ANWR was established on Dec. 6, 1960. It is managed by the U.S. Fish and Wildlife Service, which is now in the process of updating its Comprehensive Conservation Plan for the refuge.
The review process could lead to the proposal of additional areas for federal wilderness designation and protection, and Banks said he is concerned that the entire 1002 ANWR Coastal Plain area could be designated a wilderness.
(Houseknecht, when asked how the new NPR-A conclusions impact ANWR, always responds, “Not at all.
“The region mapping and oil-generating modeling that the USGS has done indicate that oil generation did not occur beneath the eastern North Slope – including the ANWR area – until after the northern NPR-A uplift occurred duing the Paleocene,” he said. “So there could not have been any influence of the NPR-A uplift on oil resources east of NPR-A.”)
Geological Implications
When the USGS prepared the groundwork for its 2002 NPR-A assessment, a major onshore oil discovery had been made west of the Prudhoe Bay production area.
“At that time, what was revolutionizing the exploration picture on the North Slope was the discovery of the Alpine Field.
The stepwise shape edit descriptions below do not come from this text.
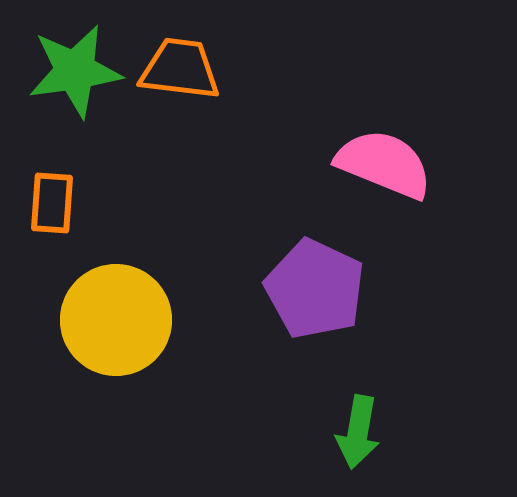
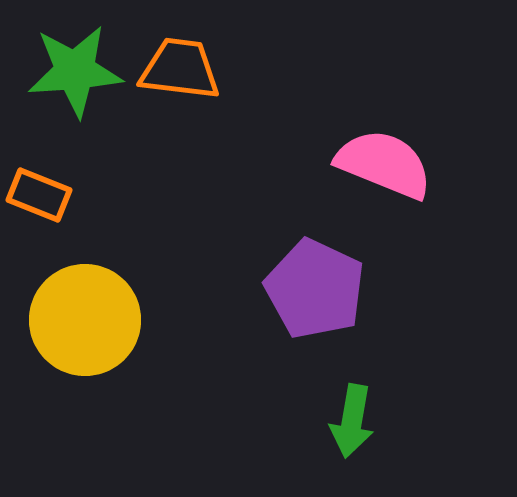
green star: rotated 4 degrees clockwise
orange rectangle: moved 13 px left, 8 px up; rotated 72 degrees counterclockwise
yellow circle: moved 31 px left
green arrow: moved 6 px left, 11 px up
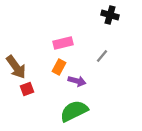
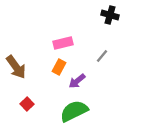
purple arrow: rotated 126 degrees clockwise
red square: moved 15 px down; rotated 24 degrees counterclockwise
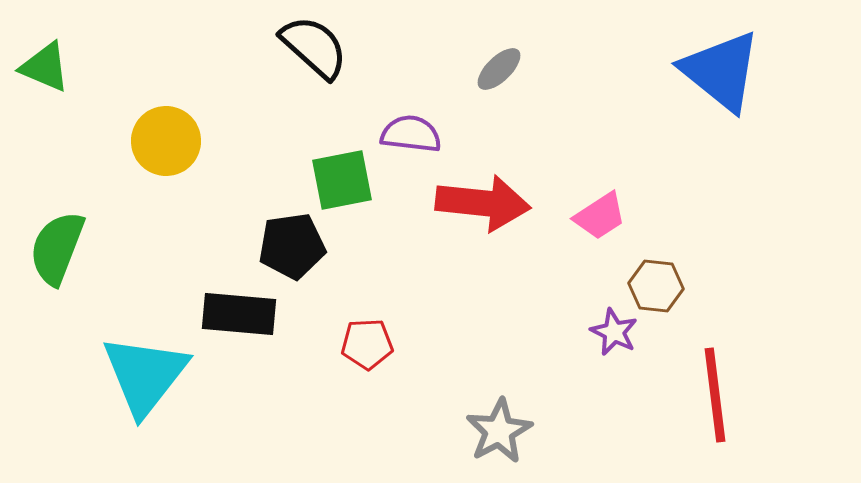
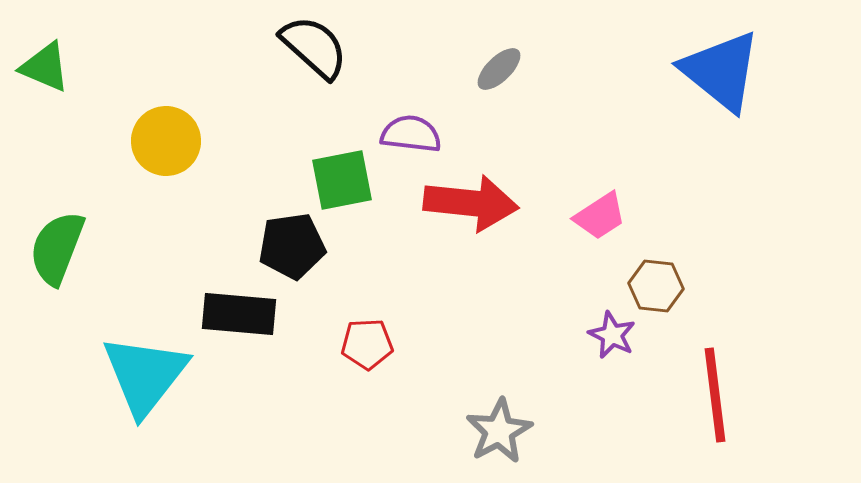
red arrow: moved 12 px left
purple star: moved 2 px left, 3 px down
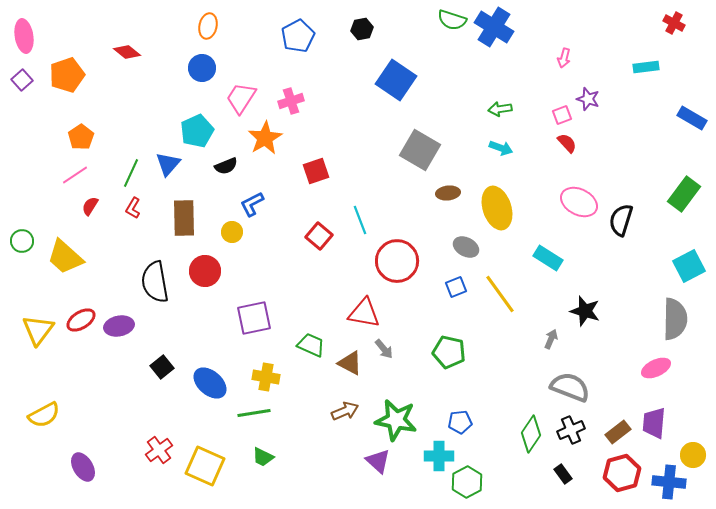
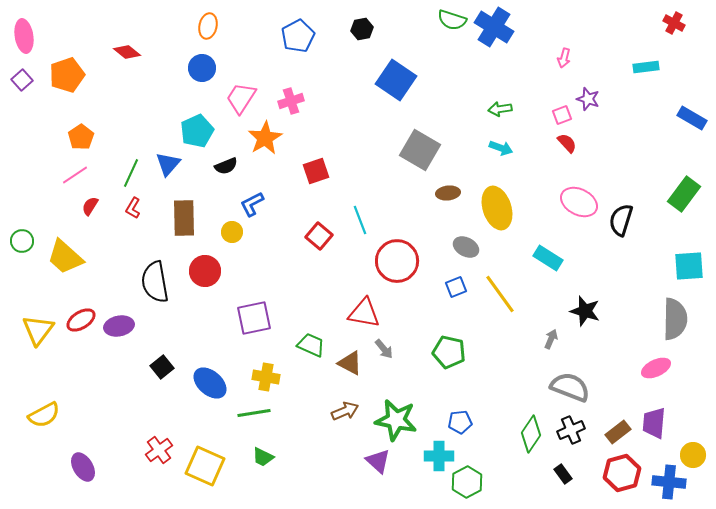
cyan square at (689, 266): rotated 24 degrees clockwise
That was the first time this producible oil charge had been found in economic quantities,” Houseknecht said.
“In proceeding with our assessment, we assumed that a charge across NPR-A would be similar to the Alpine Field,” he added.
Instead, drilling results indicated an abrupt oil-to-gas change just 15-20 miles west of Alpine and poorer reservoir quality than anticipated across the reserve.
Based on sonic logs from exploration wells and other geological evidence, the USGS theorized that Cenozoic uplift and exhumation led to gas expansion, oil degassing and displacement of oil into poorer reservoir rocks.
“What we concluded was that there was a very broad uplift that affected NPR-A during the Cenozoic,” Houseknecht said. “There was a large pulse about 60 million years ago and a smaller pulse about 15 million years ago.”
It became obvious that NPR-A was looking more gas prone with much less prospectivity for oil in assessed formations, he said.
“Our thinking was that as we moved from east to west (away from the Alpine field), we would not have a gas charge in the northern part of the Upper Jurassic play,” Houseknecht explained. “What was really surprising to us as we went through the data was having this gas cap with the condensate in it.”
Industry Implications
Houseknecht said it was apparent fairly soon after the 2002 resource assessment that NPR-A would hold less oil than initially believed.
“I was trying to send a message as early as 2005 there was more gas in the NPR-A based on a few years’ perspective – and ‘Oh, by the way, less oil.’ I think people heard ‘more gas’ but they really didn’t hear ‘less oil,’” he said.
In part, the assessment revision reflects what hasn’t happened in the past decade. Have you heard about the major oil discovery in northeast NPR-A? Neither has anyone else, and the 28 wells drilled in the reserve since 2000 haven’t been hugely promising.
Banks thinks the geological re-evaluation of NPR-A calls for more drilling, as a better way to define the hydrocarbon possibilities.
“What this says to me is that more exploration should take place to narrow the uncertainty,” he said.
Meanwhile, no exploration activity is slated for NPR-A in this drilling season.
“Industry is not walking away from NPR-A,” Houseknecht noted. “They are running away.”